Kennedy wrote that Ricky wanted Barber to know about his Dodgers integration plan so Barber could look for another job if the broadcaster felt he could not hold a game with white and black players. After the meeting Barber went home and told his wife Laila what Ricky had said and then told her he was going to leave the Dodgers.
Laila said, “Let’s have a martini” and think it over for a few days. Kennedy wrote that The Barber came to terms with what he would describe as “self-realization” about the randomness of his kind and the place and place in the world of him or any other person; about the second great commandment “Love your neighbor” and about his role as a reporter.
The barber decided to stay and report what he saw. During a broadcast in 1949 in St. Louis, he told listeners that Robinson and two other black players had been forced to stay at the city’s worst hotel without air conditioning.
“By informing his audience of Brooklyn Dodgers fans about these circumstances, Barber had a small but direct impact on how some people thought,” Kennedy wrote. “It was a bright situation.”
Baseball honors Robinson every April 15, when all his players, coaches and managers wear it № 42. But as soon as the annual celebration ends, Robinson’s legacy seems to have been forgotten for the rest of the season and he becomes just another great player from last baseball.
That shouldn’t be the case, and perhaps Donaldson inadvertently helped some recall the true meaning of Robinson’s legacy with his mispronounced utterances during Saturday’s game in the Bronx.
For those who want to understand the importance of Robinson and other contributions of black players to the game, the Baseball Hall of Fame in Cooperstown, New York, updates the old show with the help of the wonderful Fergie Jenkins Chicago Cubs.
“Twenty-five years ago, when MLB celebrated the 50th anniversary of Jackie breaking the color barrier, we opened our first black baseball show,” Josh Rovich, president of the National Hall of Fame and Baseball Museum, told me on Friday during the statue Jenkins. opening near Wrigley Field. “This year we have announced that we are going to reopen the whole thing. Obviously, a lot has changed in 25 years. “
The exhibit at the Hall of Fame Museum, formerly known as “Pride and Passion,” was renamed “Ideals and Injustice,” which better describes the game’s refusal to integrate to Ricky’s bold move in 1947.
“It’s basically the story of black baseball from the Negro League to Jackie and the ’70s,” Rovich said. “It really hasn’t been updated since 1997, so now we’re going to have a whole new exhibition that will take part in the Hall of Fame.

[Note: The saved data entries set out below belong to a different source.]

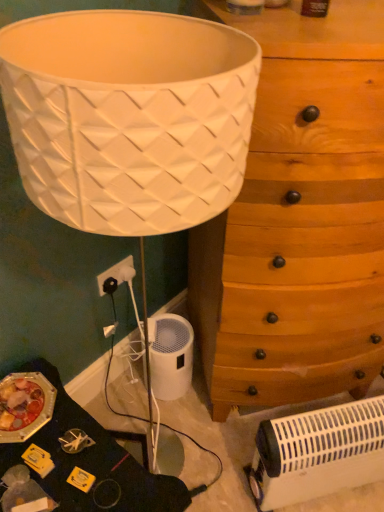 Question: Considering the positions of white plastic heater at lower right and white plastic electric outlet at lower left in the image, is white plastic heater at lower right wider or thinner than white plastic electric outlet at lower left?

Choices:
 (A) thin
 (B) wide

Answer: (B)

Question: Considering their positions, is white plastic heater at lower right located in front of or behind white plastic electric outlet at lower left?

Choices:
 (A) front
 (B) behind

Answer: (A)

Question: Estimate the real-world distances between objects in this image. Which object is closer to the white plastic electric outlet at lower left?

Choices:
 (A) white plastic heater at lower right
 (B) wooden chest of drawers at center-right

Answer: (B)

Question: Estimate the real-world distances between objects in this image. Which object is closer to the white plastic electric outlet at lower left?

Choices:
 (A) wooden chest of drawers at center-right
 (B) white plastic heater at lower right

Answer: (A) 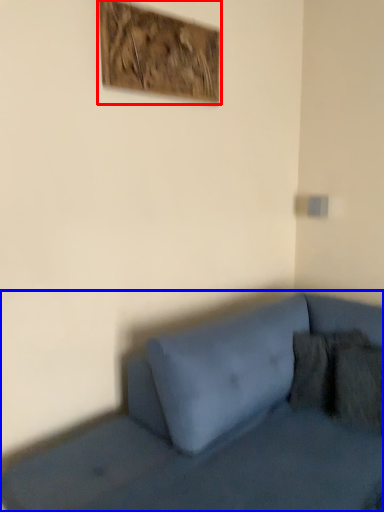 Question: Which object appears closest to the camera in this image, picture frame (highlighted by a red box) or studio couch (highlighted by a blue box)?

Choices:
 (A) picture frame
 (B) studio couch

Answer: (B) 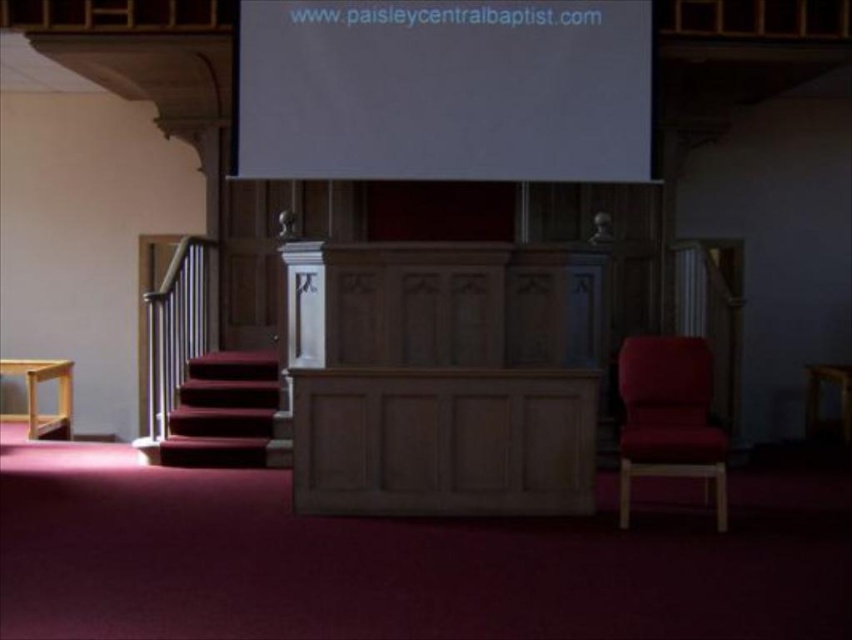 You are an event planner setting up for a presentation in the church. You need to position a 3m wide banner between the white matte projection screen at upper center and the velvet red armchair at right. Can you fit it horizontally without overlapping either object?

The white matte projection screen at upper center is to the left of the velvet red armchair at right, so the distance between them must be at least 3 meters for the banner to fit horizontally. However, since the exact distance isn not provided, we cannot confirm if it will fit without overlapping. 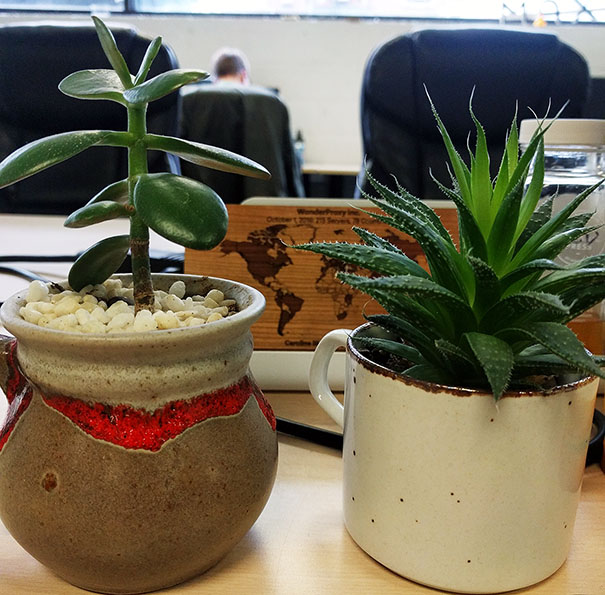 I want to click on pot, so click(x=155, y=405). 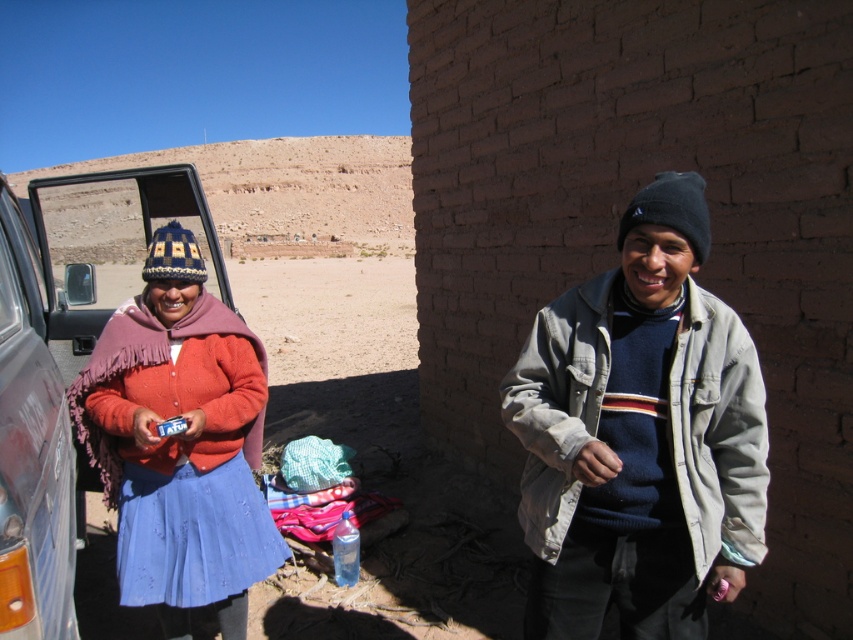 You are a photographer trying to capture a photo of the light gray cotton jacket at right and the knitted woolen hat at left. Since you want to focus on the jacket, which object should you adjust your camera to focus on first, considering their positions?

The light gray cotton jacket at right is above the knitted woolen hat at left, so you should focus on the light gray cotton jacket at right first as it is higher up in the frame.

You are a photographer trying to capture both the light gray cotton jacket at right and the metallic gray suv at left in the same frame. Based on their sizes, which object should you focus on first to ensure both fit in the photo?

The light gray cotton jacket at right has a lesser width compared to the metallic gray suv at left, so you should focus on the metallic gray suv at left first since it is larger and requires more space in the frame to ensure both fit properly.

You are navigating through the desert and need to reach a hidden oasis located at point (202, 566). There is an obstacle at point (642, 476) blocking your path. Can you safely go around the obstacle to reach the oasis?

Point (642, 476) is in front of point (202, 566), so the obstacle is blocking the direct path. You will need to find an alternative route around the obstacle to reach the oasis safely. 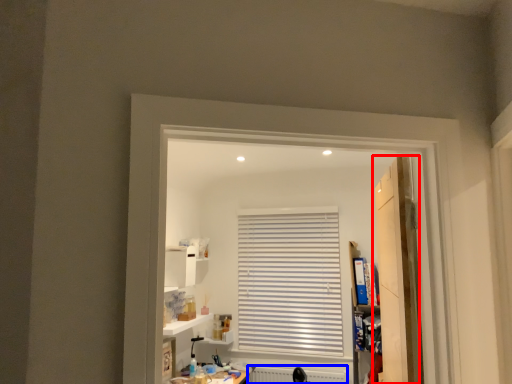 Question: Among these objects, which one is farthest to the camera, door (highlighted by a red box) or radiator (highlighted by a blue box)?

Choices:
 (A) door
 (B) radiator

Answer: (B) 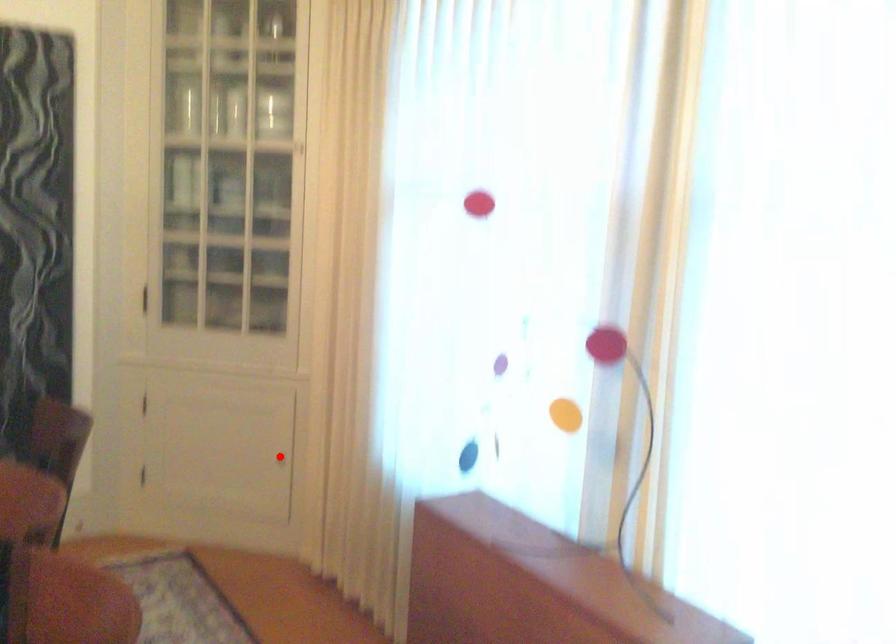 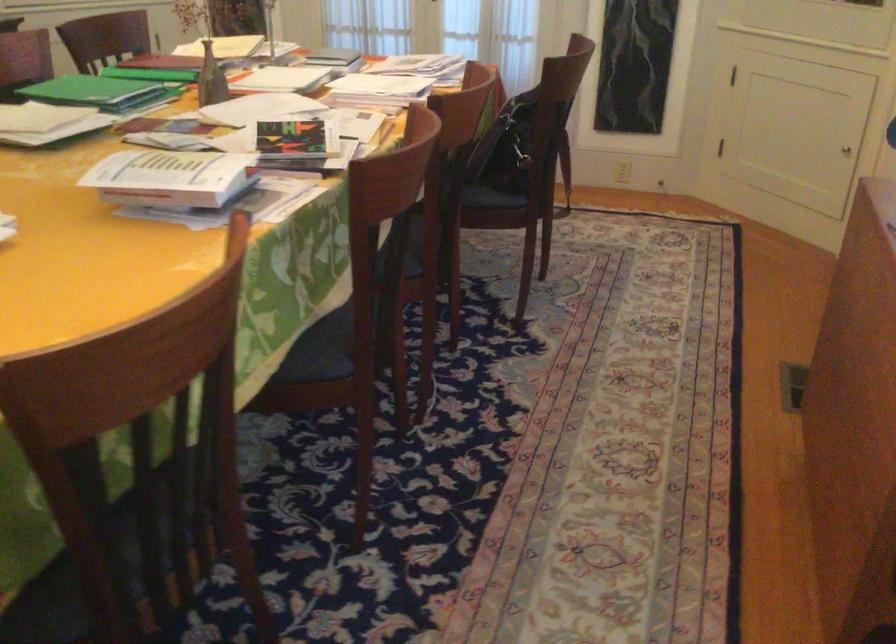 Find the pixel in the second image that matches the highlighted location in the first image.

(846, 149) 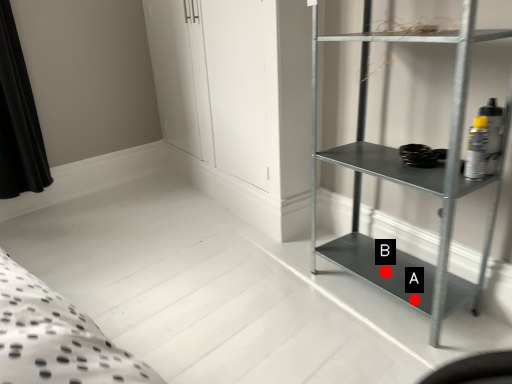 Question: Two points are circled on the image, labeled by A and B beside each circle. Which point is closer to the camera?

Choices:
 (A) A is closer
 (B) B is closer

Answer: (A) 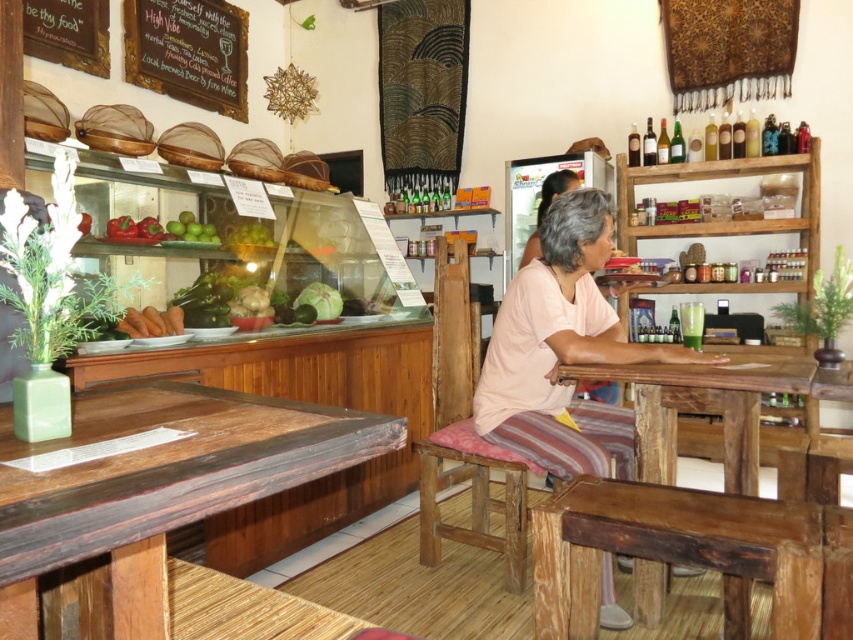 Who is more forward, (564, 392) or (186, 49)?

Point (564, 392) is in front.

Is pink fabric cushion at center below wooden chalkboard at upper left?

Indeed, pink fabric cushion at center is positioned under wooden chalkboard at upper left.

From the picture: Who is more distant from viewer, (556, 387) or (223, 64)?

The point (223, 64) is more distant.

At what (x,y) coordinates should I click in order to perform the action: click on pink fabric cushion at center. Please return your answer as a coordinate pair (x, y). The height and width of the screenshot is (640, 853). Looking at the image, I should click on (563, 349).

Who is shorter, rustic wood table at center or wooden chair at center?

With less height is rustic wood table at center.

Is rustic wood table at center shorter than wooden chair at center?

Yes, rustic wood table at center is shorter than wooden chair at center.

The width and height of the screenshot is (853, 640). Describe the element at coordinates (714, 404) in the screenshot. I see `rustic wood table at center` at that location.

Locate an element on the screen. The width and height of the screenshot is (853, 640). rustic wood table at center is located at coordinates [x=714, y=404].

Is wooden table at center taller than green matte apples at upper center?

Yes, wooden table at center is taller than green matte apples at upper center.

I want to click on wooden table at center, so click(154, 493).

Is point (158, 381) farther from camera compared to point (206, 236)?

No.

What are the coordinates of `wooden table at center` in the screenshot? It's located at (154, 493). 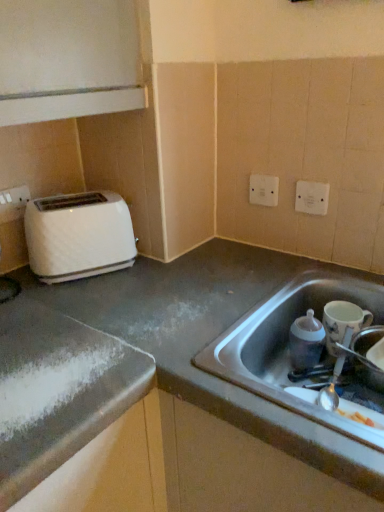 Find the location of `free location to the right of white plastic toaster at left`. free location to the right of white plastic toaster at left is located at coordinates (159, 274).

“We will also have a traveling exhibition to be held in various black communities and cities across the country. This is the main initiative that we believe will tell the story of the 150th anniversary of black baseball in America. “
Their stories will be told anew – and just in time for the return ceremony of the Hall of Fame due to pandemic-related restrictions in 2020 and 21. The big Negro leagues are Bad Fowler and Buck O’Neill – the first black coach in the major competitions with the Cubs – will be introduced posthumously on July 24 together with the former star of the White Sox Mini Minos, who began his playing career in the Black League. Minos was considered “Latin American Jackie Robinson,” as Rovich reminded me, and also experienced bigotry and injustice during his career in the major leagues.
Jenkins, which was inducted into the Hall of Fame in 1991will join the advisory board on the new exhibition.
“We called him and he was happy to help us convey information and tell the story correctly,” Ravich said.
It is doubtful that the Donaldason-Anderson clash will be appreciated by mention at the Hall exhibition, and this can be forgotten by the time the next baseball controversy pops up.
But it serves as a reminder of what Jackie Robinson’s name still means to black players following in Robinson’s footsteps, and of the game’s rich history, which he helped change for the better.